Interestingly light on details isn't it
You know for someone so concerned with freedom of information, the originator of this story, and all its salacious headlines and controversial "revelations" is very scant on actual FACTS
So lets see:
"Up to May of this year, the Home Office approved 25 applications for research projects using DNA profiles from the DNA database.
•5 are from private companies"
We can assume the other 20 were by the company that runs the database who have all the info anyway. That's 5 approved since the database was started... in 1995... 13 YEARS. Yes indeed, your private information is just FLYING out the door. Except, it isn't as they didn't provide identifiaction, only profile information. But lets not let pesky facts get in the way of a good spot of Labour bashing
"The police, many of whose officers have added themselves to the DNA database voluntarily, rejected a request for their DNA samples to be used in a research project."
A request. Ah, ok. Out of how many? On what grounds? How many were approved? If they rejected ONE request but accepted 5, 10? I can see how that'd make your "revelations" a bit less saucy. But a bit more accurate. I'm just speculating of course as the MP who submitted the freedom of information request didn't see fit to publish the request, or the answers. Ironic, no?

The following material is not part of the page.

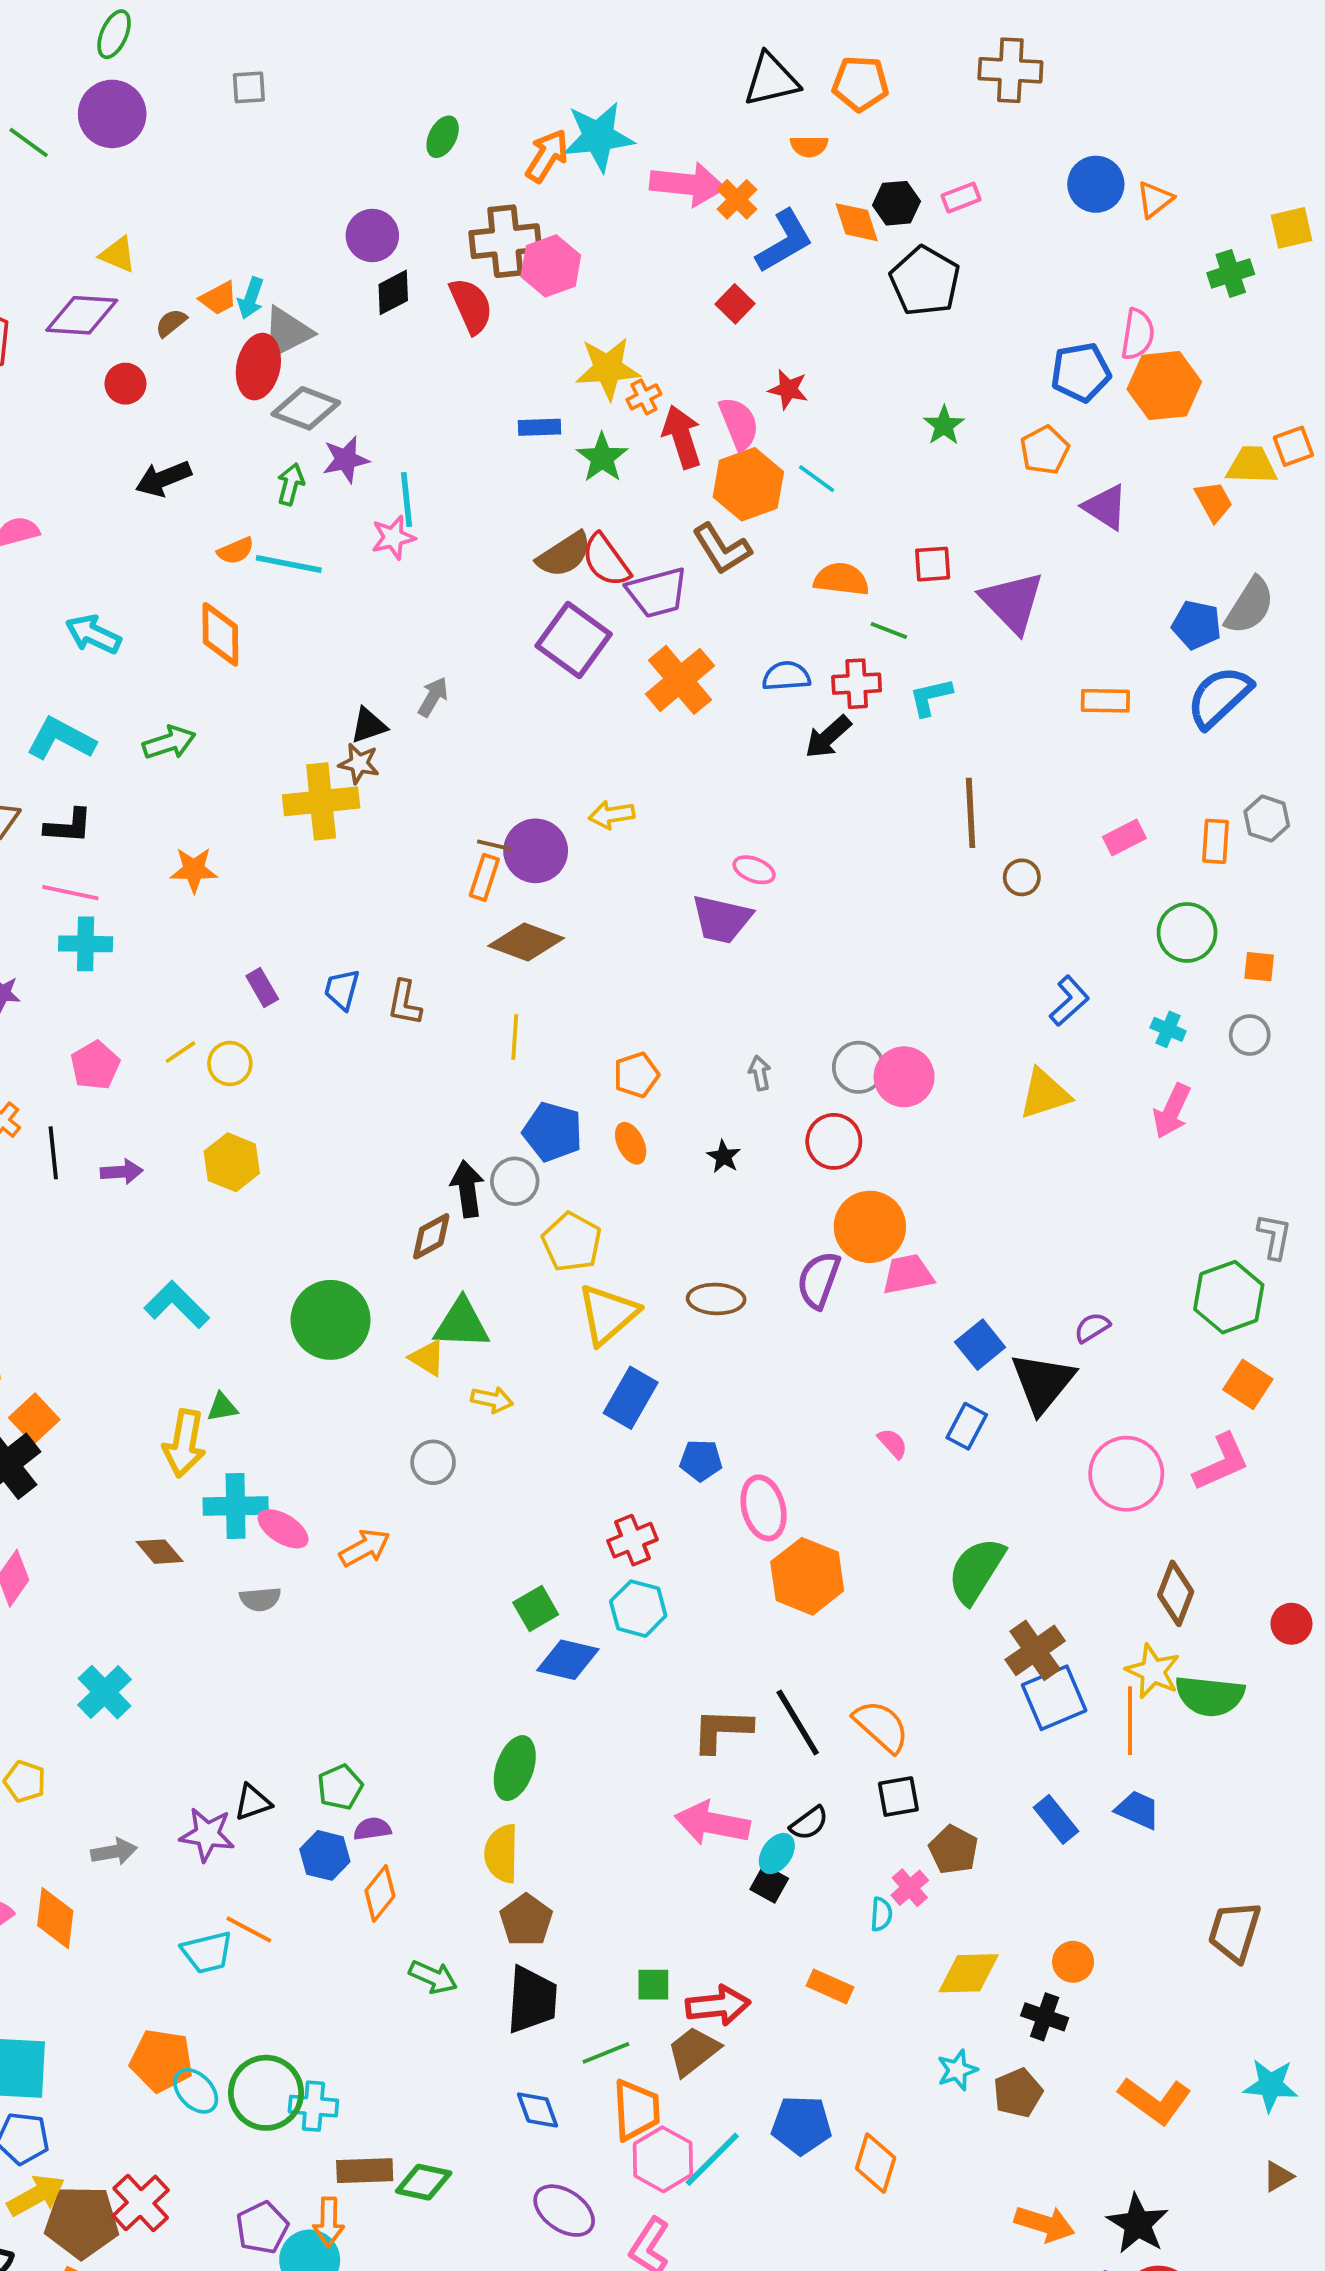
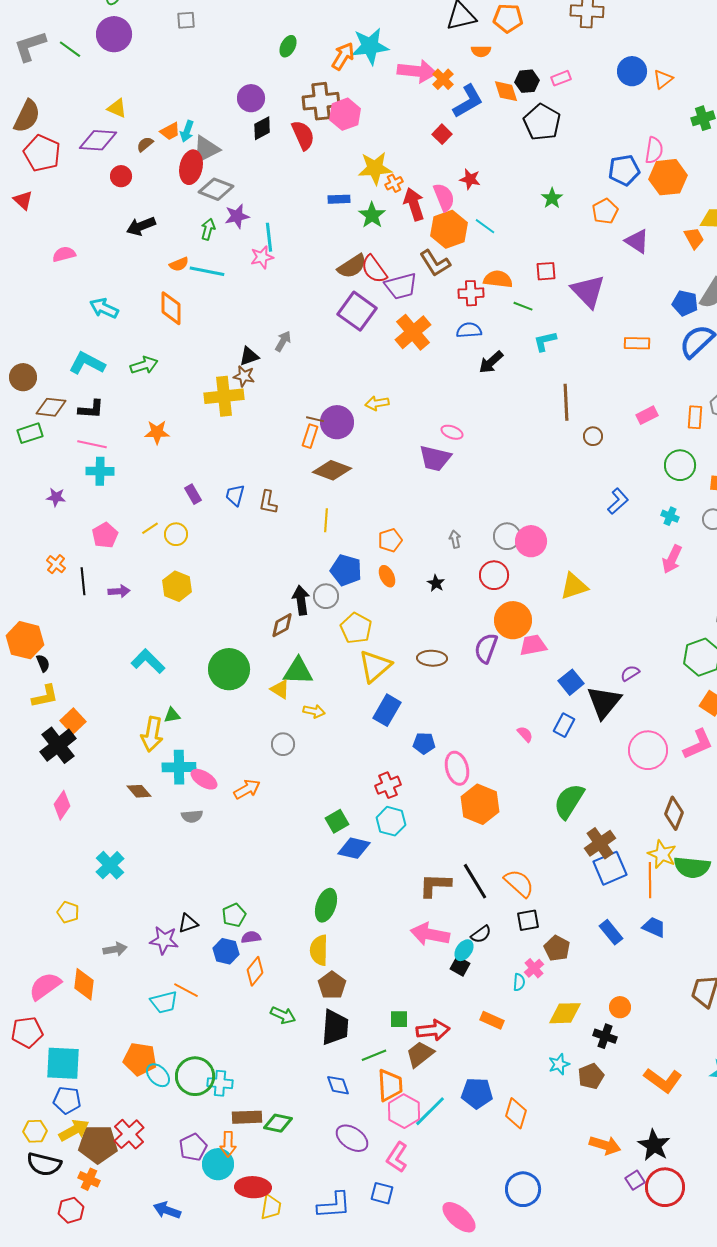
red cross: (857, 684) -> (471, 293), moved
yellow triangle: (1045, 1094) -> (574, 586), moved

If anyone is interested your DNA is taken if you are arrested for a _recordable_ offence. That means your parking tickets, litter dropping, speeding, anti social behaviour etc does not mean you get a sample taken. Thats just ill informed daily mail ranting.
Nor does DNA evidence mean you are banged up and convicted on the spot. In fact recent changes in the law mean the police only have a power to arrest you if they think you commited an offence AND it is necessary for a specific reason. You need to be questioned for a minor offence and can come in when you finish work for example would NOT be an occasion where you could be arrested. But I digress - All DNA evidence ever does is connect you to a person object or location. Which is the basis of all modern forensics anyway.
And it is not a smoking gun by any means, it just creates a connection that must be supported by other evidence. DNA evidence itself is not de facto proof anyway, anymore than fingerprints ever were, and shrewd lawyers and juries are wising up to this fact.
No one has ever been convicted in a UK court on DNA evidence _alone_ as far as I know, though I wait to be proved wrong.
I'm all for a debate on how DNA is collected and used but its hard to know if the information the government has is being used responsibly and proportionately when all we get to inform opinion is so clearly biased one way or the other.